Tim Hecker Plays Up The Tension

Tim Hecker Plays Up The Tension
Photo: Tim Hecker
In Canadian music, Tim Hecker is a bit of an anomaly, still an obscure figure even though his international reputation confirms his stature as a visionary of abstract guitar music. His sixth album, Harmony in Ultraviolet, is a testament to the no-man’s land between black metal and musique concrète, a jarring constitution of white light and white heat. By his own estimation he draws fans as diverse as "computer nerds and longhaired goth dudes with painted fingernails.” They may not see eye to eye on much else, but when it comes to Hecker’s recordings, they readily agree, something special is going on.

The ability to jump borders, in music and audience, has been key to Hecker’s way of thinking from the beginning. "My approach as a young suburban kid was always to be in a band, one with great communication and some transcendental product that would surpass all of our abilities and make some magic,” he says. "That never really happened. So my music is really just a product of failed collective experience. Out of necessity I bought a sampler, so I could loop drums and play guitar over that. Gradually, the sampler seemed more and more interesting, and I played less and less guitar. Soon I hooked that sampler up to my computer and went from there.” Hecker first made a name for himself internationally in his mid-20s as the atmospheric click-techno producer Jetone. Jetone’s second album, 2001’s Ultramarin, had found a home on the Force Inc. label, at the time a highly recognised outlet. Ultramarin garnered critical raves and a strong following, setting Hecker in the same sphere as Toronto’s Thomas Jirku and Montreal’s Akufen as the new hopes of Canadian techno.

At the height of his techno popularity, he took an unexpected turn: Hecker dropped the BPMs. Within a few months of Ultramarin, he released his first ambient record, Haunt Me, Haunt Me, Do It Again. Initially, because of its proximity to the Jetone album, Haunt Me was considered a well-executed side project. After all, the album was delivered at a time when almost every electronic producer was working under multiple aliases. But by the time 2003’s spectacular Radio Amor emerged, it was becoming increasingly clear that Jetone wasn’t coming back.

"Working on multiple projects leads to a form of cultural schizophrenia,” he says. "It’s one thing to say we live in a schizophrenic age, but I was trying to combat that, unifying everything and combating that urge to do 20 different projects. I wanted to consolidate it all, work on something as a craft instead of just an exploration. You put your name on it; this is what you did musically. When you spread your music out over multiple aliases, it kind of dilutes responsibility.”

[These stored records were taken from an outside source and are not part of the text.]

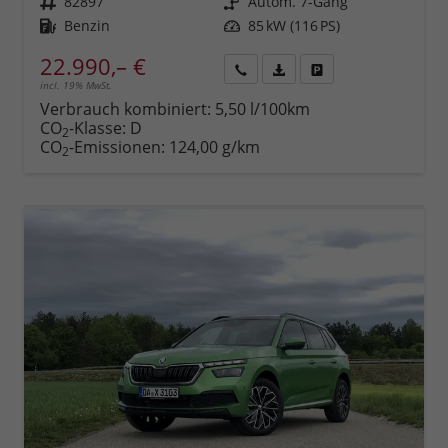
Fahrzeugnr.
82897
Getriebe
Autom. 7-Gang
Kraftstoff
Benzin
Leistung
85 kW (116 PS)
22.990,– €
incl. 19% MwSt.
Rückruf
PDF-
Fahrzeug
anfordern
Datei,
drucken,
Verbrauch kombiniert:
5,50 l/100km
Fahrzeugexposé
parken
CO
-Klasse:
D
2
drucken
oder
CO
-Emissionen:
124,00 g/km
2
vergleichen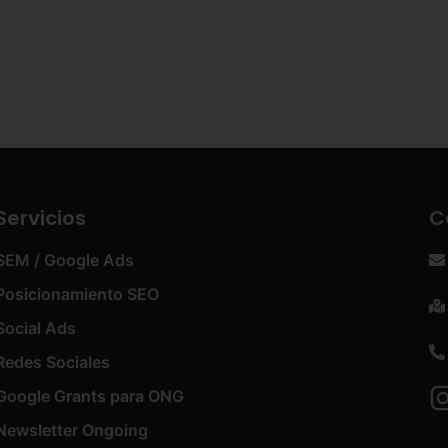
Servicios
C
SEM / Google Ads
Posicionamiento SEO
Social Ads
Redes Sociales
Google Grants para ONG
Newsletter Ongoing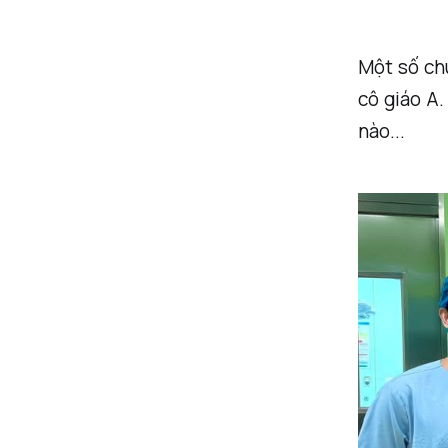
Một số chu
cô giáo A.
nào...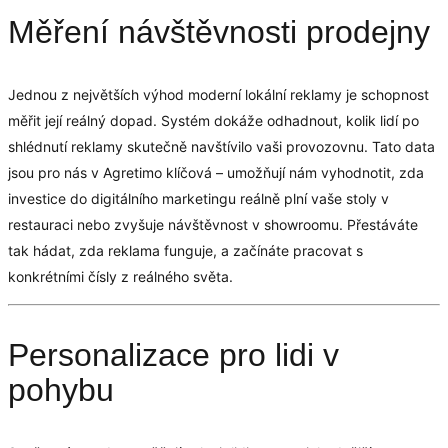
Měření návštěvnosti prodejny
Jednou z největších výhod moderní lokální reklamy je schopnost
měřit její reálný dopad. Systém dokáže odhadnout, kolik lidí po
shlédnutí reklamy skutečně navštívilo vaši provozovnu. Tato data
jsou pro nás v Agretimo klíčová – umožňují nám vyhodnotit, zda
investice do digitálního marketingu reálně plní vaše stoly v
restauraci nebo zvyšuje návštěvnost v showroomu. Přestáváte
tak hádat, zda reklama funguje, a začínáte pracovat s
konkrétními čísly z reálného světa.
Personalizace pro lidi v
pohybu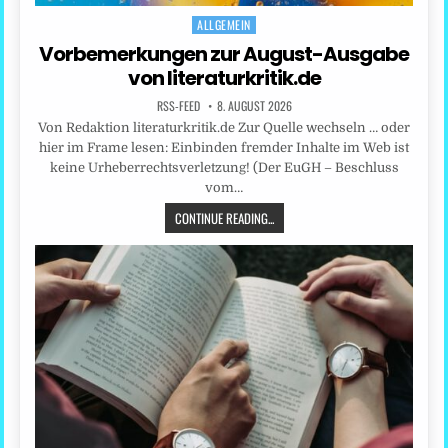
ALLGEMEIN
Posted
in
Vorbemerkungen zur August-Ausgabe
von literaturkritik.de
RSS-FEED
8. AUGUST 2026
Von Redaktion literaturkritik.de Zur Quelle wechseln … oder
hier im Frame lesen: Einbinden fremder Inhalte im Web ist
keine Urheberrechtsverletzung! (Der EuGH – Beschluss
vom…
CONTINUE READING...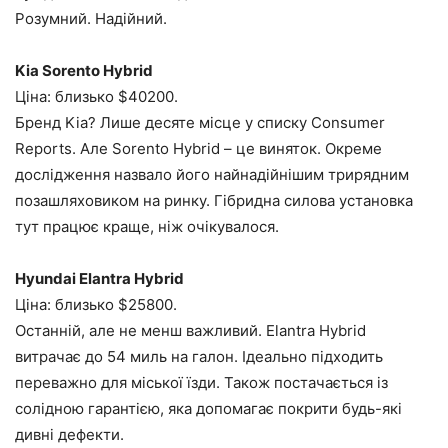
Розумний. Надійний.
Kia Sorento Hybrid
Ціна: близько $40200.
Бренд Kia? Лише десяте місце у списку Consumer
Reports. Але Sorento Hybrid – це виняток. Окреме
дослідження назвало його найнадійнішим трирядним
позашляховиком на ринку. Гібридна силова установка
тут працює краще, ніж очікувалося.
Hyundai Elantra Hybrid
Ціна: близько $25800.
Останній, але не менш важливий. Elantra Hybrid
витрачає до 54 миль на галон. Ідеально підходить
переважно для міської їзди. Також постачається із
солідною гарантією, яка допомагає покрити будь-які
дивні дефекти.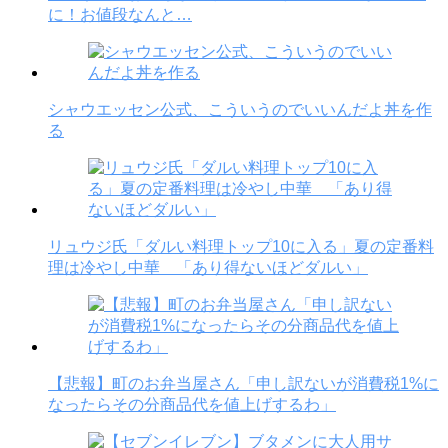
に！お値段なんと…
シャウエッセン公式、こういうのでいいんだよ丼を作
る
リュウジ氏「ダルい料理トップ10に入る」夏の定番料
理は冷やし中華 「あり得ないほどダルい」
【悲報】町のお弁当屋さん「申し訳ないが消費税1%に
なったらその分商品代を値上げするわ」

Certainly, Harmony in Ultraviolet, has little in common with Hecker’s contributions to fellow Montreal experimenters Fly Pan Am. It has even less in common with his work as Jetone. Harmony in Ultraviolet takes a step back from the claustrophobic depths of 2004’s Mirages, returning to the subtle melodicism of Radio Amor and the comparatively open spaces of Haunt Me. All in all, it capitalises on the most attractive qualities of his earlier work while still forging ahead. Hecker’s tenacity for uncovering the musicality within noise has propelled his recording into that rarefied tenure of timelessness. They’ll never sound old, nor will they ever sound completely new. At their most rigorous they sound otherworldly, at their best they sound sublime.

"These days I’m interested in making fucked-up attempts at transcendental music,” Hecker admits. "I don’t think I put much value into any particular approach. I put more emphasis on the end result: did it succeed or fail at being transcendental music? You could probably try to do this with 1975 four-track technology if you wanted to. I guess I just enjoy that mind-warping quality, not because that’s what I feel I want to listen to all the time. Just because I feel that’s what I can add to the world.”

Hecker’s contribution to the world transcends not only time, but also the contemporary artistic spectrum. Much like Austria’s Mego collective (Fennesz, Pita, Kevin Drumm et al), he belongs to an isolated smattering of abstract minimalists who borrow as heavily from contemporary fine art and installation theory as they do from traditional instrumentation or computers. "My attraction to noise is artistic, intellectual, personal. I enjoy finding that threshold where noise, which has been traditionally associated with something unpleasant, unwanted, merges with harmonics or melodics. How that tension synthesises into transcendence.”

The sources of Hecker’s noise may be unwanted, but few others play with the tension noise conjures so beautifully.